Australia-based crowdfunding site Pozible was co-founded by Alan Crabbe, an Irish, and Rick Chen, a Chinese, in 2010. Now the site has landed in the home country of one of the founders, China, to help Chinese projects reach audiences outside China. Pozible said they had had backers for the 6,000+ projects featured on the site from 104 countries or regions.

While the service is widely used by Australian arts community to raise funding, Pozible’s focus in China is smart hardware. No wonder given the rise of maker movement in China and zealous backers around the world.

But the reason that Pozible didn’t move to China earlier, according to co-founder Rick Chen, was, unlike the wild times of Shanzhan products — low-quality, cheap, knockoff electronics by Chinese manufacturers, some well-designed and -made smart hardware products currently are emerging in China. Also, those new gadgets have wide appeal in the rest of the world.
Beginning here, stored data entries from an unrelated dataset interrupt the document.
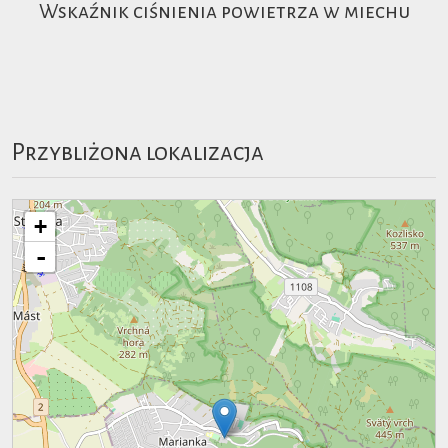
Wskaźnik ciśnienia powietrza w miechu
Przybliżona lokalizacja
+
-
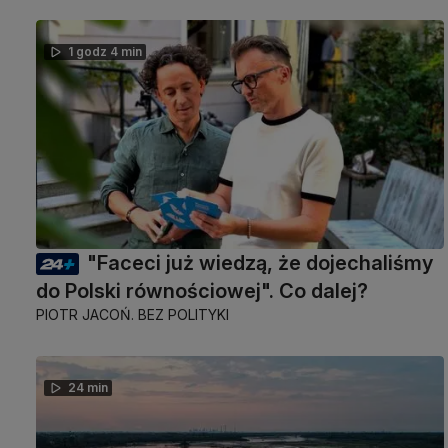
1 godz 4 min
"Faceci już wiedzą, że dojechaliśmy
do Polski równościowej". Co dalej?
PIOTR JACOŃ. BEZ POLITYKI
24 min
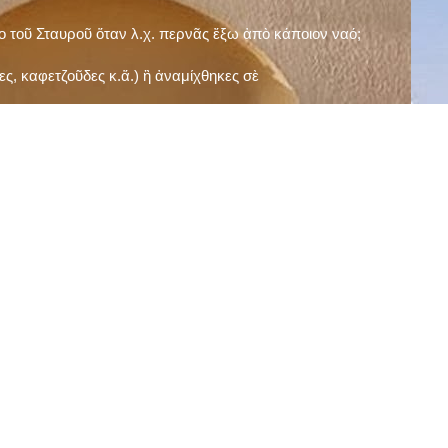
ῖο τοῦ Σταυροῦ ὅταν λ.χ. περνᾶς ἔξω ἀπὸ κάποιον ναό;
ς, καφετζοῦδες κ.ἅ.) ἢ ἀναμίχθηκες σὲ
δεισιδαιμονίες (π.χ. «τὸ 13 εἶναι γρουσούζικος
ακὴ καὶ τὶς μεγάλες γιορτές), εὐγνωμονώντας
;
νευματικοῦ σου;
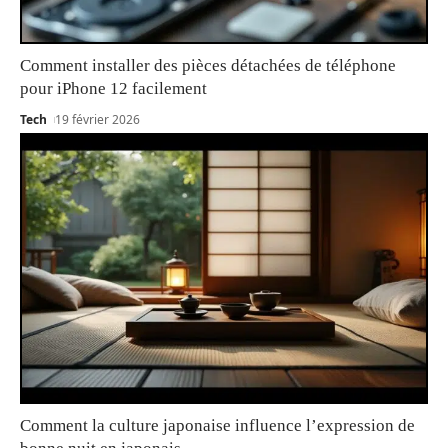
Comment installer des pièces détachées de téléphone
pour iPhone 12 facilement
Tech
19 février 2026
Comment la culture japonaise influence l’expression de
There have been several Chinese projects on Kickstarter. I heard that some hired third parties to do what they cannot or are not good at, writing up project descriptions, shooting videos, promoting projects, etc. Some did so for they feel they are with limited English proficiency while some believe those third parties know more about how to appeal English-speaking audiences.

What Pozible offers Chinese makers ranges from payment methods, international public relations to editing. Pozible transfers funding, received  in USD through a variety of global online payment services, in RMB to project owners’ local Chinese bank accounts; Payments from local backers will go to their Alipay accounts — The site, of course, charges payments processing fess accordingly.

Some cool made-in-China projects have landed on Pozible, including a futuristic robot and a fitness tracking wristband.